Our guide told us that this river never dries up… even in the summer.

We were actually in the village on Eid, so my friends and I were very thankful to the families that allowed us in their homes and served us the famous, delicious Moroccan Tea. We went inside the home of a half nomad family that was living in the valley. They taught us about their lifestyle and demonstrated how to make the always beautiful Moroccan carpets.

This man was so kind. "Big smile, we are all family here."
This man was so kind. “Big smile, we are all family here.”
She showed us how to make the carpets. They use living wool which is apparently better than the alternative. Always a learning experience...
She showed us how to make the carpets. They use living wool which is apparently better than the alternative. Always a learning experience…

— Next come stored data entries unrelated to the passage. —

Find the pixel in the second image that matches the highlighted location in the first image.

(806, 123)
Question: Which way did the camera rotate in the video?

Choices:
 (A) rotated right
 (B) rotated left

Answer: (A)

This was also the location where I purchased the scarf that I wore in the desert. It was hand made in-house–possibly even from this woman pictured. It was 80 DHS and worth every cent. I will wear it back in the states and smile with all the memories it holds for me.

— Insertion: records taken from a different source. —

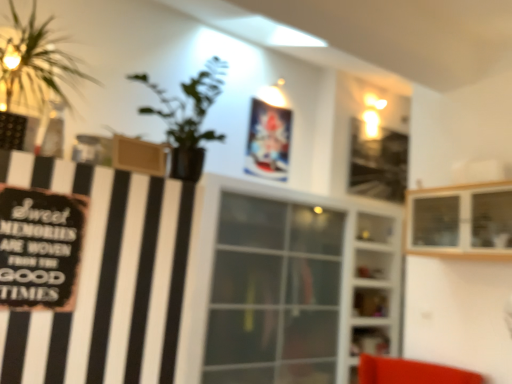 The height and width of the screenshot is (384, 512). In order to click on wooden cabinet at upper right, placed as the first shelf when sorted from top to bottom in this screenshot , I will do `click(460, 220)`.

What do you see at coordinates (274, 292) in the screenshot? I see `transparent glass window at center` at bounding box center [274, 292].

Where is `transparent glass window at center`? The height and width of the screenshot is (384, 512). transparent glass window at center is located at coordinates (274, 292).

Identify the location of green leafy plant at left. (31, 75).

The height and width of the screenshot is (384, 512). Find the location of `wooden cabinet at upper right, the second shelf ordered from the bottom`. wooden cabinet at upper right, the second shelf ordered from the bottom is located at coordinates (460, 220).

Which of these two, wooden cabinet at upper right, the second shelf ordered from the bottom, or transparent glass window at center, stands shorter?

wooden cabinet at upper right, the second shelf ordered from the bottom.

Which is behind, point (445, 194) or point (320, 322)?

The point (320, 322) is more distant.

Can we say wooden cabinet at upper right, the second shelf viewed from the back, lies outside transparent glass window at center?

Yes, wooden cabinet at upper right, the second shelf viewed from the back, is outside of transparent glass window at center.

Is green leafy plant at left to the left of black matte signboard at left from the viewer's perspective?

Yes, green leafy plant at left is to the left of black matte signboard at left.

From the image's perspective, is green leafy plant at left over black matte signboard at left?

Yes, from the image's perspective, green leafy plant at left is on top of black matte signboard at left.

Considering the sizes of green leafy plant at left and black matte signboard at left in the image, is green leafy plant at left wider or thinner than black matte signboard at left?

Clearly, green leafy plant at left has more width compared to black matte signboard at left.

Is green leafy plant at left aimed at wooden cabinet at upper right, the second shelf viewed from the back?

No, green leafy plant at left is not oriented towards wooden cabinet at upper right, the second shelf viewed from the back.

Who is taller, green leafy plant at left or wooden cabinet at upper right, the 1th shelf viewed from the front?

Standing taller between the two is green leafy plant at left.

How distant is green leafy plant at left from wooden cabinet at upper right, placed as the first shelf when sorted from top to bottom?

My second day in Marrakech started later than I would have liked. I was miserable in bed for most of the morning with the worst cold. That was the peak of my misery… (I’m not dramatic, right? ;p )

We arrived in the medina around 2 to find lunch. There are literally hundreds of places to eat. So many so that they don’t all have names. Instead, they have numbers. You walk past and they all try to get you to eat there. They are really good at getting your attention too. I was called “muscles,” “handsome,” and my favorite “Hey Vinn Diesel! Ready to eat?” After you politely tell them you’ve already had something to eat, they look at your stomach and say “where, it doesn’t look like you eat.” Then they will tell you their restaurant number and say “See you tomorrow then!” HAHA! It was really nice for me to practice my quick response French, though. So, I enjoyed the attention anyway.

One of the many pleasures of medina in Marrakech is the freshly squeezed juices. You can buy freshly squeezed orange juice for 4 DHS–40 cents. Me, I prefer pomplamoose juice (grapefruit). It ended up costing me 10 DHS–1 dollar. I may or may not have bought more than one or three. Maybe… (;

During the day in the big square that I have a picture of up above, there are many, many snake charmers who aren’t shy about putting a snake around you. I caught a glimpse of one King Cobra and STEERED CLEAR OF THE AREA FOR THE REST OF THE DAY. It only takes one mishap and those bad boys will be all over. haha. I’m mostly being facetious. If you like snakes, go for it. More power to you. You will not, however, find me hugging ’em.


Just a quick note. I have been inspired by a friend back home and want to share it with my readers. Always be ferocious in fighting for your dreams and what you believe in. Stand tall for rights and never let anyone tell you can’t stand up for what you believe in.